= Beginning of Section =

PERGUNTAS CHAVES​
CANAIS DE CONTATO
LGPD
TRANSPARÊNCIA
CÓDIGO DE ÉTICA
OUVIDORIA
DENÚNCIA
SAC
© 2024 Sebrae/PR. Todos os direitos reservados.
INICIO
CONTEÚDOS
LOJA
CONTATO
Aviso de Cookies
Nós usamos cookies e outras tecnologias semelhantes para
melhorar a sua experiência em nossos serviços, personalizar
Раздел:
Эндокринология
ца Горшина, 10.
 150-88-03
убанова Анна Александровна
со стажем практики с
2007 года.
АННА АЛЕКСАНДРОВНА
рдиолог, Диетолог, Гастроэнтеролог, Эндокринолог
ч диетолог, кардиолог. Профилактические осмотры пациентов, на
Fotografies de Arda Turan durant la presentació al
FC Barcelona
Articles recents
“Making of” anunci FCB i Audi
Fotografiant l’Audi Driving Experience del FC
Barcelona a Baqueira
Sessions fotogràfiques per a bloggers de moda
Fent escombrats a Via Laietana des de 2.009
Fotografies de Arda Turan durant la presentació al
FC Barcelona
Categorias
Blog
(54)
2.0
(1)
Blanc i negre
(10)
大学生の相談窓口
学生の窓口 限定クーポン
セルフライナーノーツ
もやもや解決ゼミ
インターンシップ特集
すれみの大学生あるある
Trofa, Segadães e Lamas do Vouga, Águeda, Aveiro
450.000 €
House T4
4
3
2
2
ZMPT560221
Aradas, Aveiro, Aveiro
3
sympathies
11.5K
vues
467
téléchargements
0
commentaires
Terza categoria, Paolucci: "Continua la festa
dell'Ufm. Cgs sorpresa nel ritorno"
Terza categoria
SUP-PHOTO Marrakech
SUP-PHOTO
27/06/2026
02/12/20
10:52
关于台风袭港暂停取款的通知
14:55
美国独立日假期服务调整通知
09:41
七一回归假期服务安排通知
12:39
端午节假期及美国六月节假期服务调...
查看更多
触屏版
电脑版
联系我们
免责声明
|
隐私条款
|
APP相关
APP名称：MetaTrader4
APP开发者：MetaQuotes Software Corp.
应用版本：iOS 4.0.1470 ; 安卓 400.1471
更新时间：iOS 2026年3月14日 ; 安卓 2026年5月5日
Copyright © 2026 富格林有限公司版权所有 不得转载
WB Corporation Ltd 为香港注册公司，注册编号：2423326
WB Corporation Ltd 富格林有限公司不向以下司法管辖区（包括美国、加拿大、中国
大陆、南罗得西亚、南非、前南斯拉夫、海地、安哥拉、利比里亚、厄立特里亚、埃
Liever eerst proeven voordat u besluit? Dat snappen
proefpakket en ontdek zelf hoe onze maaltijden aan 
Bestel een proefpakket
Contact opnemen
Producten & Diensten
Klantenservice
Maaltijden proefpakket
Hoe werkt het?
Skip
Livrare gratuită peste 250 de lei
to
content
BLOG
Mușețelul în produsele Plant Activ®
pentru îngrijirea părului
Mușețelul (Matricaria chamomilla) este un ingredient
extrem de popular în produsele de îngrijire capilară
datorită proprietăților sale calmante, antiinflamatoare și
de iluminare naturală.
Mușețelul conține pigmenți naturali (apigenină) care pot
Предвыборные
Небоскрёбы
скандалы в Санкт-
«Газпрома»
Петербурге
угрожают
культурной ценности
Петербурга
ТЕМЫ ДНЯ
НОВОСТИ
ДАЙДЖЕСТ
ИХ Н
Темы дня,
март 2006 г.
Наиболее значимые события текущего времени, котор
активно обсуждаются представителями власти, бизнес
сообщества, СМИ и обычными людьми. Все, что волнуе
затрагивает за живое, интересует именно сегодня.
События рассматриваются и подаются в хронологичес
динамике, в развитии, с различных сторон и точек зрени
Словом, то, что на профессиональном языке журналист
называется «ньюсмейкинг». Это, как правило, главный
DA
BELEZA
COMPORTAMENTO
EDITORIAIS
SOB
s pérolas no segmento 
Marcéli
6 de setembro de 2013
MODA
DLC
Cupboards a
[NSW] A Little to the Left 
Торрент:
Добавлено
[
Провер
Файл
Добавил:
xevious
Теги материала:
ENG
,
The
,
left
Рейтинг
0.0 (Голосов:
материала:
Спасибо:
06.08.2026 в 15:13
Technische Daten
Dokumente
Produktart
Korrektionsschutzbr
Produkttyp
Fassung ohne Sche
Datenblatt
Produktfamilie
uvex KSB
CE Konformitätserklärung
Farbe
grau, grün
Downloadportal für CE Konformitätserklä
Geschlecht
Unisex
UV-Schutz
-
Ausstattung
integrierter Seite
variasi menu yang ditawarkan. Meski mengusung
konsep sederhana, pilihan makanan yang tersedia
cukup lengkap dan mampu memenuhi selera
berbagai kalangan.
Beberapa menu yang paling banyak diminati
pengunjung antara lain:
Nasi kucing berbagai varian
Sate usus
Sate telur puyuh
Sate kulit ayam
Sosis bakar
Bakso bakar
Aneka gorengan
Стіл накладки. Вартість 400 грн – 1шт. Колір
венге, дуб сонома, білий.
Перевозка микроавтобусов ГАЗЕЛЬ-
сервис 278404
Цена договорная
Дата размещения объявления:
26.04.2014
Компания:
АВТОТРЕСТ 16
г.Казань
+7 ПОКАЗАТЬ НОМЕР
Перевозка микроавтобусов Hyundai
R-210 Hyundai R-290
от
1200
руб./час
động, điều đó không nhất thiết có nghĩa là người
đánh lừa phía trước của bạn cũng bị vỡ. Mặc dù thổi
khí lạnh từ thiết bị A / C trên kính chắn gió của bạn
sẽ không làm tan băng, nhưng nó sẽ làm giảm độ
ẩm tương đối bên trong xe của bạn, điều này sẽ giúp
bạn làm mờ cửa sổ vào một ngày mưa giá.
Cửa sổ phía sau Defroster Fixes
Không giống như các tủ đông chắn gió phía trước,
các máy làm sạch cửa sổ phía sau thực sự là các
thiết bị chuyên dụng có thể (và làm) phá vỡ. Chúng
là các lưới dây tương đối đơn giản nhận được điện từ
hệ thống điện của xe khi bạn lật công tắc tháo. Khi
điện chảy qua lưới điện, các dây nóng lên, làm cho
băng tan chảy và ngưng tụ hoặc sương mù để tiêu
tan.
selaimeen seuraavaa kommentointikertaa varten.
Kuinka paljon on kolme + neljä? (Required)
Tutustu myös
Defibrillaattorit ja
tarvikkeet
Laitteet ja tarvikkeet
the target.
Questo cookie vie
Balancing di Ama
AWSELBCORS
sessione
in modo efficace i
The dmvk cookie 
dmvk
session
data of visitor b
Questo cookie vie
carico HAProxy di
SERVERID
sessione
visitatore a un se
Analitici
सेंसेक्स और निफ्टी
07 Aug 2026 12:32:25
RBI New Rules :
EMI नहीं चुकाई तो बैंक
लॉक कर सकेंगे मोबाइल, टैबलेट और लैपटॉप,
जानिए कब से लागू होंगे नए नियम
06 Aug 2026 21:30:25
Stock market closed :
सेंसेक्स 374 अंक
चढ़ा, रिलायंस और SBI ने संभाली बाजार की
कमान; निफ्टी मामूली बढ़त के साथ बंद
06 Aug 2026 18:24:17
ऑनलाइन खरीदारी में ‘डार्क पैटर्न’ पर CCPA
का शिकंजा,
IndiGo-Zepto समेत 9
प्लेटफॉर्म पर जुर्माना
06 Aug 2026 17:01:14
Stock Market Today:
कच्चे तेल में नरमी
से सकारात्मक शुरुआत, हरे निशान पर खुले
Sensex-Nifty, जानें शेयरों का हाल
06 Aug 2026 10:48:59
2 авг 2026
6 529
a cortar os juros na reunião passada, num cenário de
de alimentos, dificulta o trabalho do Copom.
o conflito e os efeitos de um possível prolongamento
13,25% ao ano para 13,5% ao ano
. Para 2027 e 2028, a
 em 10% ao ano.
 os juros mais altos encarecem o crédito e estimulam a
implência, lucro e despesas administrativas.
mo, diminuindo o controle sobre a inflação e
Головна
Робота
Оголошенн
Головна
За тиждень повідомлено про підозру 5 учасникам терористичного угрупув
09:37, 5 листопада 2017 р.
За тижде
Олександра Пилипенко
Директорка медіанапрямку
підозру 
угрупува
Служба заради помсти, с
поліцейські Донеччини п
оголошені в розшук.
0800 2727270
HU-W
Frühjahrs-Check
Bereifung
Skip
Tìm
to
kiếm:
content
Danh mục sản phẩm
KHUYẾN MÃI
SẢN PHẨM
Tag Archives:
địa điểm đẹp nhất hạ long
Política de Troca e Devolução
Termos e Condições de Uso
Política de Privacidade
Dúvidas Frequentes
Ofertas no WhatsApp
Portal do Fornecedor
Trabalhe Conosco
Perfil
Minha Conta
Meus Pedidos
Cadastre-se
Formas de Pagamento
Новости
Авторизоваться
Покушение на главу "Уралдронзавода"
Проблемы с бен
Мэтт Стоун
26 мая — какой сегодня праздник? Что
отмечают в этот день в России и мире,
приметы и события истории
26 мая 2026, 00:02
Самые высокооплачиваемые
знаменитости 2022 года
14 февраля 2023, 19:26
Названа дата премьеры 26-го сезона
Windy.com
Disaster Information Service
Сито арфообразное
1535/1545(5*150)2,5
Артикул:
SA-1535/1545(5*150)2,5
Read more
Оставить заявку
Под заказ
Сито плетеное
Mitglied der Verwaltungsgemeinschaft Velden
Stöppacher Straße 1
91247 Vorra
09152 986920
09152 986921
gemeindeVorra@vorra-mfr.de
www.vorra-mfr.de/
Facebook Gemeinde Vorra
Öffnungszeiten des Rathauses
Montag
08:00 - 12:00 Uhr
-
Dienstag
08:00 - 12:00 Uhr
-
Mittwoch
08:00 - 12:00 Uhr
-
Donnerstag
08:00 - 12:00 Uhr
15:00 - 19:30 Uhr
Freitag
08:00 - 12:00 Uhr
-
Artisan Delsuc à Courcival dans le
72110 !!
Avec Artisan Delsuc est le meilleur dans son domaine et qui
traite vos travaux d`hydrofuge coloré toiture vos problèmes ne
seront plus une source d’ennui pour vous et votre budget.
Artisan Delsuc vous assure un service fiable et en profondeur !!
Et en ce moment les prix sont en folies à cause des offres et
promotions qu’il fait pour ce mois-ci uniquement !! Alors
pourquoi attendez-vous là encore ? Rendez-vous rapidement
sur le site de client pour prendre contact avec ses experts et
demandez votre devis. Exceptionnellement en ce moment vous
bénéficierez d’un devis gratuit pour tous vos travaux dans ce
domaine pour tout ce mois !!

= End of Section =

■ **Task objective**
Copy, exactly and only, the lines above that begin with the one containing "Produktfamilie" and finish with the one containing "đánh lừa phía".

■ **Solved exercise**
Produktfamilie
uvex KSB
CE Konformitätserklärung
Farbe
grau, grün
Downloadportal für CE Konformitätserklä
Geschlecht
Unisex
UV-Schutz
-
Ausstattung
integrierter Seite
variasi menu yang ditawarkan. Meski mengusung
konsep sederhana, pilihan makanan yang tersedia
cukup lengkap dan mampu memenuhi selera
berbagai kalangan.
Beberapa menu yang paling banyak diminati
pengunjung antara lain:
Nasi kucing berbagai varian
Sate usus
Sate telur puyuh
Sate kulit ayam
Sosis bakar
Bakso bakar
Aneka gorengan
Стіл накладки. Вартість 400 грн – 1шт. Колір
венге, дуб сонома, білий.
Перевозка микроавтобусов ГАЗЕЛЬ-
сервис 278404
Цена договорная
Дата размещения объявления:
26.04.2014
Компания:
АВТОТРЕСТ 16
г.Казань
+7 ПОКАЗАТЬ НОМЕР
Перевозка микроавтобусов Hyundai
R-210 Hyundai R-290
от
1200
руб./час
động, điều đó không nhất thiết có nghĩa là người
đánh lừa phía trước của bạn cũng bị vỡ. Mặc dù thổi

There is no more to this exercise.